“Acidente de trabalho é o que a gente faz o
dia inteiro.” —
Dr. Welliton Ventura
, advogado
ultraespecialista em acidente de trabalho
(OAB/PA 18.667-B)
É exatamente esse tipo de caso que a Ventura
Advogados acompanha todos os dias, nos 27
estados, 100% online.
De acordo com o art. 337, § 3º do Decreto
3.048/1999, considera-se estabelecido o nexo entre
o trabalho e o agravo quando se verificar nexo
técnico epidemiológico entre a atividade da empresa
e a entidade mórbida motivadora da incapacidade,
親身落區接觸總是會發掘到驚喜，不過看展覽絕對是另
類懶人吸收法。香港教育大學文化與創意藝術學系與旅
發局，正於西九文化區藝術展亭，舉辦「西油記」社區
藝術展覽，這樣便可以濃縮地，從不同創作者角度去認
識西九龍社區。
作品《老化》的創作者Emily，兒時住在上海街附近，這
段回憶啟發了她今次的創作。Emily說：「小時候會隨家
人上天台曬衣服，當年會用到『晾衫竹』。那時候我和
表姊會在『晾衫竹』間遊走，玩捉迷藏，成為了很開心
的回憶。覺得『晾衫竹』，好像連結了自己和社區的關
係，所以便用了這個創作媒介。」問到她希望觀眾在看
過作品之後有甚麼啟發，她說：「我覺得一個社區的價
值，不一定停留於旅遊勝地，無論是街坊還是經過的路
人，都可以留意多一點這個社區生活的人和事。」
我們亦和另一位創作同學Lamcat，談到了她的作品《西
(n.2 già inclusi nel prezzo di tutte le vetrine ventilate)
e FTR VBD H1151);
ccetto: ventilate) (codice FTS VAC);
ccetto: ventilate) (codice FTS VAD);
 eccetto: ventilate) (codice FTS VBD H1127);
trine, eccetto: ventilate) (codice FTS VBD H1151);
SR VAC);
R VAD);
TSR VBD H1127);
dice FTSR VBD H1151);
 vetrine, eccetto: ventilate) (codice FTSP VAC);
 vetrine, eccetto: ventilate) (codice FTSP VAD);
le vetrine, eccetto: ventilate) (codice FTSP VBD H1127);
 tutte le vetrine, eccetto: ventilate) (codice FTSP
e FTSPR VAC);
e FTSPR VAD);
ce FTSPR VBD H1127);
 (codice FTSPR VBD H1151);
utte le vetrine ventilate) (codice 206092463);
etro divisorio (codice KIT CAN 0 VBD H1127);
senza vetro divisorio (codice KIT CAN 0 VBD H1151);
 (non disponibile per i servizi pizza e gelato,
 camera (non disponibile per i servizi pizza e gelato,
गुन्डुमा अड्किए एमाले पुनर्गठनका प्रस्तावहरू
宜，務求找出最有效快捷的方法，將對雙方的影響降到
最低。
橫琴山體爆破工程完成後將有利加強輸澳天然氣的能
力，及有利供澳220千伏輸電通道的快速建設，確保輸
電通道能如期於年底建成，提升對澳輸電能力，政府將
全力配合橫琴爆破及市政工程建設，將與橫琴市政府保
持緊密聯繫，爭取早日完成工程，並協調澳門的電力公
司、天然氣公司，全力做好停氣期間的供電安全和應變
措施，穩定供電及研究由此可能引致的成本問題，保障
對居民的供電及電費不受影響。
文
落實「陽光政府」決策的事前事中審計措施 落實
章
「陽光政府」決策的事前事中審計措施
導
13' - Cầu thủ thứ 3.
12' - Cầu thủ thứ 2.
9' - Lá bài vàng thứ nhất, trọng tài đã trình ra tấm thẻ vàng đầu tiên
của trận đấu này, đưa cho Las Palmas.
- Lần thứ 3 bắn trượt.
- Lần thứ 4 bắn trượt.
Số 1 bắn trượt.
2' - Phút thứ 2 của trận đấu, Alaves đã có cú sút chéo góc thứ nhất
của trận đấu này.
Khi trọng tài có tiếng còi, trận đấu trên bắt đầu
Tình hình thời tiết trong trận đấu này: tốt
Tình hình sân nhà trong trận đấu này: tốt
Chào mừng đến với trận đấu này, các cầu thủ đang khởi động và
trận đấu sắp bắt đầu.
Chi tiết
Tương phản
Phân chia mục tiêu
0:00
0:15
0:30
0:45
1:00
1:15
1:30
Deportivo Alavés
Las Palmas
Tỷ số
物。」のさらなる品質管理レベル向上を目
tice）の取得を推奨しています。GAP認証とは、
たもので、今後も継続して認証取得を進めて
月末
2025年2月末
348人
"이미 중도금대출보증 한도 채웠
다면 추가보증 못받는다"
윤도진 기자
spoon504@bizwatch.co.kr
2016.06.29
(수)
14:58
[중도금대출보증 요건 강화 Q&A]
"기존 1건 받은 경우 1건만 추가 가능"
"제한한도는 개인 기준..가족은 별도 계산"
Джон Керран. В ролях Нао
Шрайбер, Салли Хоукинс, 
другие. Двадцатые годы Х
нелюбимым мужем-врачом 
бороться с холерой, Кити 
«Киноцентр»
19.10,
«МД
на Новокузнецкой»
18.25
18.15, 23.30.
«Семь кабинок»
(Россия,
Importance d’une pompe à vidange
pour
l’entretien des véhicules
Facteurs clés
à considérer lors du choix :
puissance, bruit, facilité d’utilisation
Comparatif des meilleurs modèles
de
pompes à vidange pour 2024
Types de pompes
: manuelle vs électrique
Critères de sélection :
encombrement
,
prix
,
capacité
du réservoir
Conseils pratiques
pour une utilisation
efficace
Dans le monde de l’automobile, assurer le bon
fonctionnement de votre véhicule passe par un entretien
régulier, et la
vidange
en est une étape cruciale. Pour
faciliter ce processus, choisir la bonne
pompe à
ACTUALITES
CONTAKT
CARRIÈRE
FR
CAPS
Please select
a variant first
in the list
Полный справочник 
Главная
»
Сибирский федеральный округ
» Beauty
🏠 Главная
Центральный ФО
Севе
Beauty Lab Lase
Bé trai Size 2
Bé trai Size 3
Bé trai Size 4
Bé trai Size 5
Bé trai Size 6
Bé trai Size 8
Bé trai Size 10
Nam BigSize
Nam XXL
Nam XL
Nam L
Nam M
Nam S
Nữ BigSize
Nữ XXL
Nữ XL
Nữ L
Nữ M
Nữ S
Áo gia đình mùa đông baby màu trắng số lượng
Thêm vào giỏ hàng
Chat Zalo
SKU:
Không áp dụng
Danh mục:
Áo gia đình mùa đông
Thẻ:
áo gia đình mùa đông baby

▬▬▬▬▬▬

Exercise goal:
Return the entries above word for word.

Answer to this task:
“Acidente de trabalho é o que a gente faz o
dia inteiro.” —
Dr. Welliton Ventura
, advogado
ultraespecialista em acidente de trabalho
(OAB/PA 18.667-B)
É exatamente esse tipo de caso que a Ventura
Advogados acompanha todos os dias, nos 27
estados, 100% online.
De acordo com o art. 337, § 3º do Decreto
3.048/1999, considera-se estabelecido o nexo entre
o trabalho e o agravo quando se verificar nexo
técnico epidemiológico entre a atividade da empresa
e a entidade mórbida motivadora da incapacidade,
親身落區接觸總是會發掘到驚喜，不過看展覽絕對是另
類懶人吸收法。香港教育大學文化與創意藝術學系與旅
發局，正於西九文化區藝術展亭，舉辦「西油記」社區
藝術展覽，這樣便可以濃縮地，從不同創作者角度去認
識西九龍社區。
作品《老化》的創作者Emily，兒時住在上海街附近，這
段回憶啟發了她今次的創作。Emily說：「小時候會隨家
人上天台曬衣服，當年會用到『晾衫竹』。那時候我和
表姊會在『晾衫竹』間遊走，玩捉迷藏，成為了很開心
的回憶。覺得『晾衫竹』，好像連結了自己和社區的關
係，所以便用了這個創作媒介。」問到她希望觀眾在看
過作品之後有甚麼啟發，她說：「我覺得一個社區的價
值，不一定停留於旅遊勝地，無論是街坊還是經過的路
人，都可以留意多一點這個社區生活的人和事。」
我們亦和另一位創作同學Lamcat，談到了她的作品《西
(n.2 già inclusi nel prezzo di tutte le vetrine ventilate)
e FTR VBD H1151);
ccetto: ventilate) (codice FTS VAC);
ccetto: ventilate) (codice FTS VAD);
 eccetto: ventilate) (codice FTS VBD H1127);
trine, eccetto: ventilate) (codice FTS VBD H1151);
SR VAC);
R VAD);
TSR VBD H1127);
dice FTSR VBD H1151);
 vetrine, eccetto: ventilate) (codice FTSP VAC);
 vetrine, eccetto: ventilate) (codice FTSP VAD);
le vetrine, eccetto: ventilate) (codice FTSP VBD H1127);
 tutte le vetrine, eccetto: ventilate) (codice FTSP
e FTSPR VAC);
e FTSPR VAD);
ce FTSPR VBD H1127);
 (codice FTSPR VBD H1151);
utte le vetrine ventilate) (codice 206092463);
etro divisorio (codice KIT CAN 0 VBD H1127);
senza vetro divisorio (codice KIT CAN 0 VBD H1151);
 (non disponibile per i servizi pizza e gelato,
 camera (non disponibile per i servizi pizza e gelato,
गुन्डुमा अड्किए एमाले पुनर्गठनका प्रस्तावहरू
宜，務求找出最有效快捷的方法，將對雙方的影響降到
最低。
橫琴山體爆破工程完成後將有利加強輸澳天然氣的能
力，及有利供澳220千伏輸電通道的快速建設，確保輸
電通道能如期於年底建成，提升對澳輸電能力，政府將
全力配合橫琴爆破及市政工程建設，將與橫琴市政府保
持緊密聯繫，爭取早日完成工程，並協調澳門的電力公
司、天然氣公司，全力做好停氣期間的供電安全和應變
措施，穩定供電及研究由此可能引致的成本問題，保障
對居民的供電及電費不受影響。
文
落實「陽光政府」決策的事前事中審計措施 落實
章
「陽光政府」決策的事前事中審計措施
導
13' - Cầu thủ thứ 3.
12' - Cầu thủ thứ 2.
9' - Lá bài vàng thứ nhất, trọng tài đã trình ra tấm thẻ vàng đầu tiên
của trận đấu này, đưa cho Las Palmas.
- Lần thứ 3 bắn trượt.
- Lần thứ 4 bắn trượt.
Số 1 bắn trượt.
2' - Phút thứ 2 của trận đấu, Alaves đã có cú sút chéo góc thứ nhất
của trận đấu này.
Khi trọng tài có tiếng còi, trận đấu trên bắt đầu
Tình hình thời tiết trong trận đấu này: tốt
Tình hình sân nhà trong trận đấu này: tốt
Chào mừng đến với trận đấu này, các cầu thủ đang khởi động và
trận đấu sắp bắt đầu.
Chi tiết
Tương phản
Phân chia mục tiêu
0:00
0:15
0:30
0:45
1:00
1:15
1:30
Deportivo Alavés
Las Palmas
Tỷ số
物。」のさらなる品質管理レベル向上を目
tice）の取得を推奨しています。GAP認証とは、
たもので、今後も継続して認証取得を進めて
月末
2025年2月末
348人
"이미 중도금대출보증 한도 채웠
다면 추가보증 못받는다"
윤도진 기자
spoon504@bizwatch.co.kr
2016.06.29
(수)
14:58
[중도금대출보증 요건 강화 Q&A]
"기존 1건 받은 경우 1건만 추가 가능"
"제한한도는 개인 기준..가족은 별도 계산"
Джон Керран. В ролях Нао
Шрайбер, Салли Хоукинс, 
другие. Двадцатые годы Х
нелюбимым мужем-врачом 
бороться с холерой, Кити 
«Киноцентр»
19.10,
«МД
на Новокузнецкой»
18.25
18.15, 23.30.
«Семь кабинок»
(Россия,
Importance d’une pompe à vidange
pour
l’entretien des véhicules
Facteurs clés
à considérer lors du choix :
puissance, bruit, facilité d’utilisation
Comparatif des meilleurs modèles
de
pompes à vidange pour 2024
Types de pompes
: manuelle vs électrique
Critères de sélection :
encombrement
,
prix
,
capacité
du réservoir
Conseils pratiques
pour une utilisation
efficace
Dans le monde de l’automobile, assurer le bon
fonctionnement de votre véhicule passe par un entretien
régulier, et la
vidange
en est une étape cruciale. Pour
faciliter ce processus, choisir la bonne
pompe à
ACTUALITES
CONTAKT
CARRIÈRE
FR
CAPS
Please select
a variant first
in the list
Полный справочник 
Главная
»
Сибирский федеральный округ
» Beauty
🏠 Главная
Центральный ФО
Севе
Beauty Lab Lase
Bé trai Size 2
Bé trai Size 3
Bé trai Size 4
Bé trai Size 5
Bé trai Size 6
Bé trai Size 8
Bé trai Size 10
Nam BigSize
Nam XXL
Nam XL
Nam L
Nam M
Nam S
Nữ BigSize
Nữ XXL
Nữ XL
Nữ L
Nữ M
Nữ S
Áo gia đình mùa đông baby màu trắng số lượng
Thêm vào giỏ hàng
Chat Zalo
SKU:
Không áp dụng
Danh mục:
Áo gia đình mùa đông
Thẻ:
áo gia đình mùa đông baby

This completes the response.